To reproduce this issue (Windows 10, Julia 1.7.0, PyCall 1.93.0):
julia> using PyCall
julia> sys = pyimport("sys")
PyObject <module 'sys' (built-in)>
julia> sys.executable
"C:\\Users\\User\\AppData\\Local\\Programs\\Julia-1.7.0\\bin\\julia.exe"
Oh, I see, the definition of sys.executable in the Python docs is
A string giving the absolute path of the executable binary for the Python interpreter, on systems where this makes sense. If Python is unable to retrieve the real path to its executable,
sys.executablewill be an empty string orNone.
(emphasis added)
See also these discussions about sys.executable for embedded python:
- https://mail.python.org/archives/list/[email protected]/thread/O66N56PB4U6AGICGBSRFD2OWA5JWMFC6/
- https://github.com/davidhalter/jedi-vim/issues/870
It seems like this happens a lot for programs embedding Python.
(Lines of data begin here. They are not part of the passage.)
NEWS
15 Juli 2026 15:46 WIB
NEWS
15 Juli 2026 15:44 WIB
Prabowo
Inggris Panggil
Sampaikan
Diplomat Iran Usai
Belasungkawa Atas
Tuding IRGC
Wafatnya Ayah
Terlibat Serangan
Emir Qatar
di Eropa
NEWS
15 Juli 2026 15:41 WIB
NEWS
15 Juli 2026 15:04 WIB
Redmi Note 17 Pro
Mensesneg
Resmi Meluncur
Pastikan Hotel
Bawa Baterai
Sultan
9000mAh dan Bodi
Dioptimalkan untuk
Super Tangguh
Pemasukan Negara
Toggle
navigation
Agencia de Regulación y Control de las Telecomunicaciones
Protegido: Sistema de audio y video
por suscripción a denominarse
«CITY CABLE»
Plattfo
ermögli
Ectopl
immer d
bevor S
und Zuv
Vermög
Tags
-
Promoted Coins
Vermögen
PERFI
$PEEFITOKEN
In our case, PyCall.python is the path of the Python interpreter corresponding to the libpython we are linking to, so we should be able to set sys.executable to this.
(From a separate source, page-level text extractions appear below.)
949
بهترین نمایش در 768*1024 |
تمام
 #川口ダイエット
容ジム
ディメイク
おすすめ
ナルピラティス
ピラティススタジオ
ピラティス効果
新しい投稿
Very interesting definitions. On Linux the behavior is the following:
julia> using PyCall
julia> sys = pyimport("sys")
PyObject <module 'sys' (built-in)>
julia> sys.executable
"/usr/bin/python3"
as ,IMO, was expected. Apparently, there is no clear correspondence between PyCall.python and pyimport("sys").executable. This brings some inconsistency across platforms, getting even more unpredictable outcomes when PyCall.conda == true, which is the main point of #958.
It looks like sys.executable is set from the configuration, and apparently we can use this API to change it when we initialize Python by using Py_InitializeFromConfig.